Diabetic neuropathy: Diabetic neuropathy is the result of nerve ischemia from microvascular disease, direct effects of hyperglycemia on neurons, and intracellular metabolic changes that impair nerve function. There are multiple types, including symmetric polyneuropathy (with small- and large-fiber variants) and autonomic neuropathy. Symmetric polyneuropathy is most common and affects the distal feet and hands (stocking-glove distribution); it manifests as paresthesias, dysesthesias, or a painless loss of sense of touch, vibration, proprioception, or temperature. In the lower extremities, these symptoms can lead to blunted perception of foot trauma from ill-fitting shoes and abnormal weight bearing, which can in turn lead to foot ulceration and infection or to fractures, subluxation, and dislocation or destruction of normal foot architecture (Charcot's joint). Small-fiber neuropathy is characterized by pain, numbness, and loss of temperature sensation with preserved vibration and position sense. Patients are prone to foot ulceration and neuropathic joint degeneration and have a high incidence of autonomic neuropathy. Predominant large-fiber neuropathy is characterized by muscle weakness, loss of vibration and position sense, and lack of deep tendon reflexes. Atrophy of intrinsic muscles of the feet and foot drop are common.

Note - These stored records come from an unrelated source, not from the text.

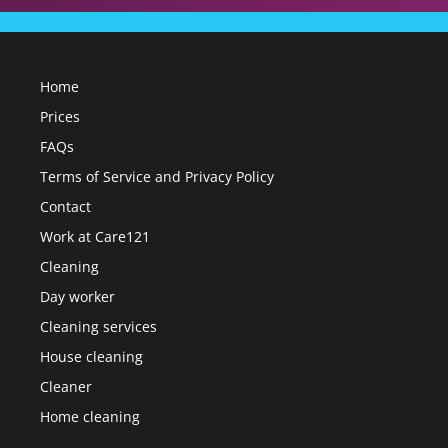
Home
Prices
FAQs
Terms of Service and Privacy Policy
Contact
Work at Care121
Cleaning
Day worker
Cleaning services
House cleaning
Cleaner
Home cleaning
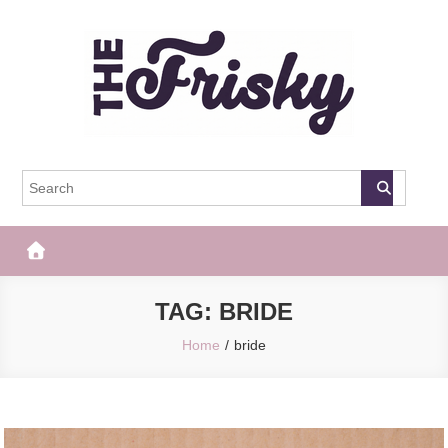
Skip
to
content
The Frisky
Popular Web Magazine
TAG:
BRIDE
Home
bride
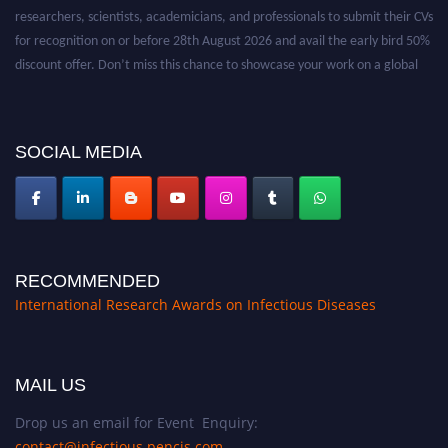
researchers, scientists, academicians, and professionals to submit their CVs
for recognition on or before 28th August 2026 and avail the early bird 50%
discount offer. Don’t miss this chance to showcase your work on a global
platform. Apply now at https://infectious-diseases-
conferences.pencis.com/
SOCIAL MEDIA
RECOMMENDED
International Research Awards on Infectious Diseases
MAIL US
Drop us an email for Event Enquiry:
contact@infectious.pencis.com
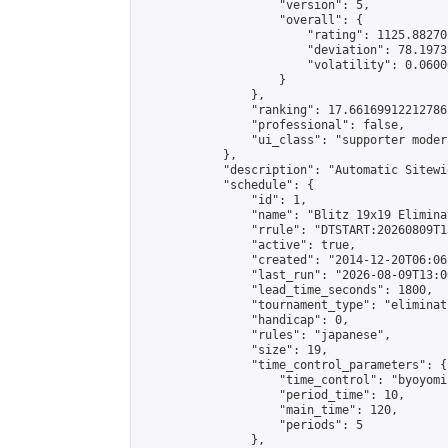
                    "version": 5,

                    "overall": {

                        "rating": 1125.88270
                        "deviation": 78.1973
                        "volatility": 0.0600
                    }

                },

                "ranking": 17.66169912212786,
                "professional": false,

                "ui_class": "supporter moder
            },

            "description": "Automatic Sitewi
            "schedule": {

                "id": 1,

                "name": "Blitz 19x19 Elimina
                "rrule": "DTSTART:20260809T1
                "active": true,

                "created": "2014-12-20T06:06
                "last_run": "2026-08-09T13:0
                "lead_time_seconds": 1800,

                "tournament_type": "eliminati
                "handicap": 0,

                "rules": "japanese",

                "size": 19,

                "time_control_parameters": {

                    "time_control": "byoyomi"
                    "period_time": 10,

                    "main_time": 120,

                    "periods": 5

                },
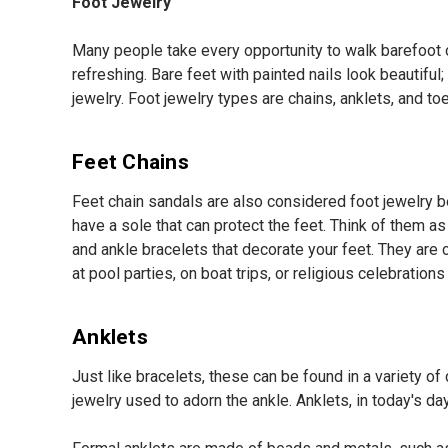
Foot Jewelry
Many people take every opportunity to walk barefoot or
refreshing. Bare feet with painted nails look beautifu
jewelry. Foot jewelry types are chains, anklets, and toe
Feet Chains
Feet chain sandals are also considered foot jewelry be
have a sole that can protect the feet. Think of them a
and ankle bracelets that decorate your feet. They ar
at pool parties, on boat trips, or religious celebrati
Anklets
Just like bracelets, these can be found in a variety of
jewelry used to adorn the ankle. Anklets, in today's da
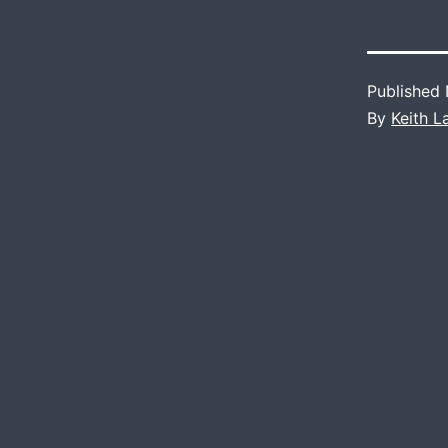
Published
By
Keith 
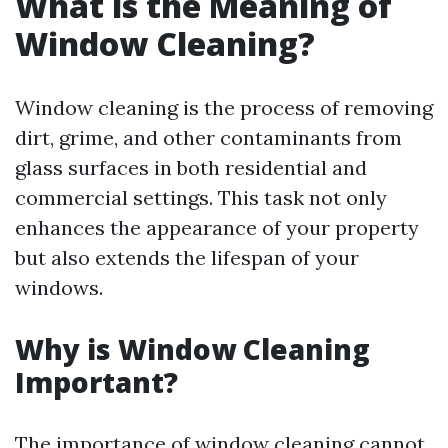
What is the Meaning of
Window Cleaning?
Window cleaning is the process of removing
dirt, grime, and other contaminants from
glass surfaces in both residential and
commercial settings. This task not only
enhances the appearance of your property
but also extends the lifespan of your
windows.
Why is Window Cleaning
Important?
The importance of window cleaning cannot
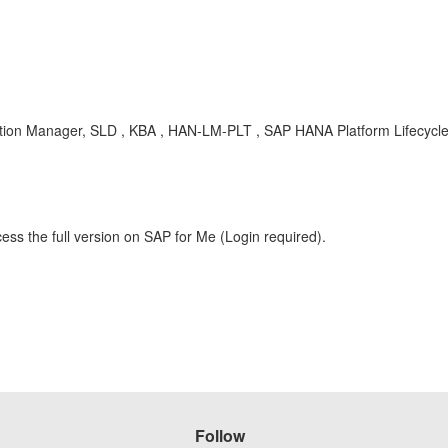
ution Manager, SLD , KBA , HAN-LM-PLT , SAP HANA Platform Lifecyc
ess the full version on SAP for Me (Login required).
Follow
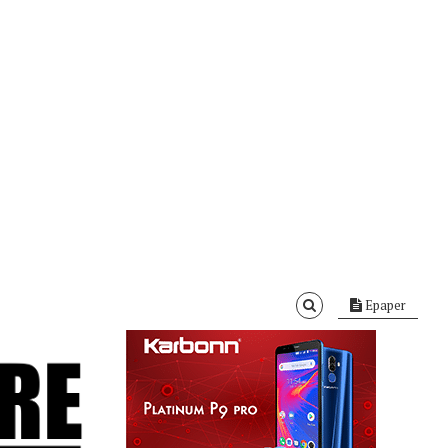
Epaper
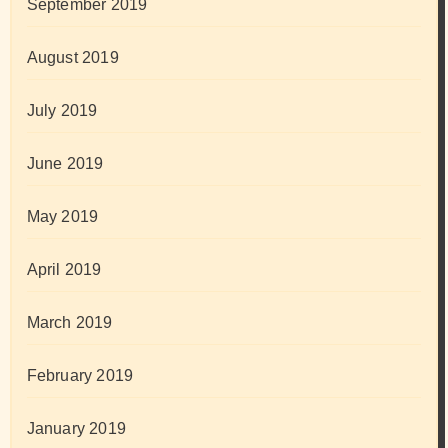
September 2019
August 2019
July 2019
June 2019
May 2019
April 2019
March 2019
February 2019
January 2019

Autonomic neuropathy can produce orthostatic hypotension, exercise intolerance, resting tachycardia, dysphagia, nausea and vomiting (due to gastroparesis), constipation and diarrhea (including dumping syndrome), fecal incontinence, urinary retention and incontinence, erectile dysfunction and retrograde ejaculation, and decreased vaginal lubrication.
Other forms of diabetic neuropathy include radiculopathies, cranial neuropathies, and mononeuropathies. Radiculopathies most often affect the proximal L2 through L4 nerve roots, causing pain, weakness, and atrophy of the lower extremities (diabetic amyotrophy), or the proximal T4 through T12 nerve roots, causing abdominal pain (thoracic polyradiculopathy). Cranial neuropathies cause diplopia, ptosis, and anisocoria when they affect the 3rd cranial nerve or motor palsies when they affect the 4th or 6th cranial nerve. Mononeuropathies cause finger weakness and numbness (median nerve) or foot drop (peroneal nerve). Diabetics are also prone to nerve compression disorders, such as carpal tunnel syndrome. Mononeuropathies can occur in several places simultaneously (mononeuritis multiplex). All tend to affect older people predominantly and usually abate spontaneously over months.
Diagnosis of symmetric polyneuropathy is by detection of sensory deficits and diminished ankle reflexes. Loss of ability to detect the light touch of a nylon monofilament identifies patients at highest risk of foot ulceration (see Fig. 1: Diabetes Mellitus and Disorders of Carbohydrate Metabolism: Diabetic foot screening.Figures). Electromyography and nerve conduction studies may be needed for all forms of neuropathy and are sometimes used to exclude other causes of neuropathic symptoms, such as nondiabetic radiculopathy and carpal tunnel syndrome. Strict glycemic control may lessen neuropathy. Treatments for relief of symptoms include topical capsaicin cream, tricyclic antidepressants (eg, imipramine), SSRIs (eg, duloxetine ), anticonvulsants (eg, gabapentin , carbamazepine ), and mexiletine. Patients with sensory loss should examine their feet daily to detect minor foot trauma and prevent it from progressing to limb-threatening infection.